James was the second child of Michael and Jane (nee Gafney). The couple had married in a civil ceremony registered at Stockport in the early 1880s and would have six children together before she died in 1900, aged 36. When the Census was taken in 1901, the family was living in a "two up, two down" house at 66 Daw Bank Street.
Nothing is known of James's life in the years from the Census to when he joined the army in about 1915. He was assigned to the South Lancashire Regiment (service number 24045) but, after training, he was transferred to the Fusiliers. He probably went overseas with the newly formed 19th Battalion in June 1916.

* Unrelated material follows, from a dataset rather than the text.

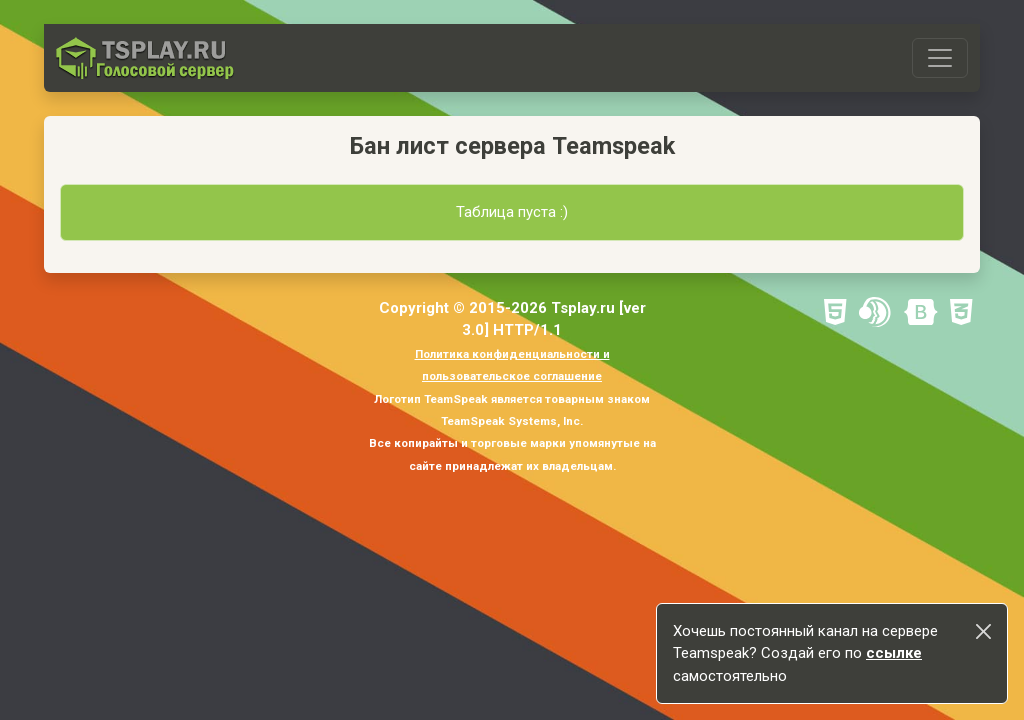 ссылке (894, 653)
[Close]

20 June 1917 would see a major British attack near the French town of Cambrai. It is considered to be the first "all arms" assault with artillery, aircraft, tanks and infantry coming together to punch through the German lines. James and his mates were not involved on the first day but moved into position on the night of the 22nd/23rd ready to take up the attack on German positions in Bourlon Wood. The attack was scheduled for 10.30am on the 23rd and, in this sector, 12 tanks would support the infantry.

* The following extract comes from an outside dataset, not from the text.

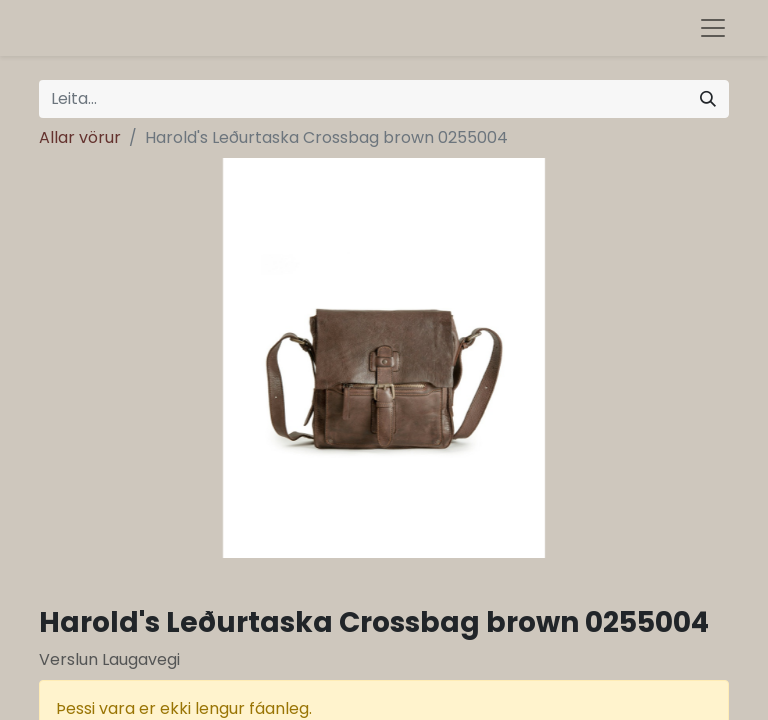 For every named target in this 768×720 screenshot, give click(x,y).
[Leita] (708, 99)
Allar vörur (80, 137)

The British artillery bombardment opened on time and the tanks moved to the attack. Following about 200 yards behind, came the infantry and the Fusiliers started to move into the Wood itself at about 10.45. The Regimental History recounts "Machine-gun fire from the wood was slight. About 100 yards beyond the edge of the wood the Battalion halted, reorganised and checked positions, for the undergrowth was fairly thick. Aligned and in good order the Battalion continued the advance. The enemy held a series of posts and were undoubtedly shaken by the tanks ploughing slowly through the undergrowth and ponderously threading their way between the trees. It was, however, a bad place for tanks. Gradually they dropped out."
The various German posts were overwhelmed and, by 11.30, the first main objective - a sunken road running through the middle of the Wood - had been secured. Here, they reorganised again and then pressed forward, coming out of the northern edge of the Wood at 12.30pm. They dug in to secure the gains. Shortly afterwards, the German artillery opened up a heavy fire on the positions and this was maintained until just after 3pm when their infantry counter-attacked. There was now some serious close-quarters fighting with the British first being forced into a small withdrawal and then counterattacking themselves to retake the positions. Sometime during the day James had been killed. His body was never recovered and identified.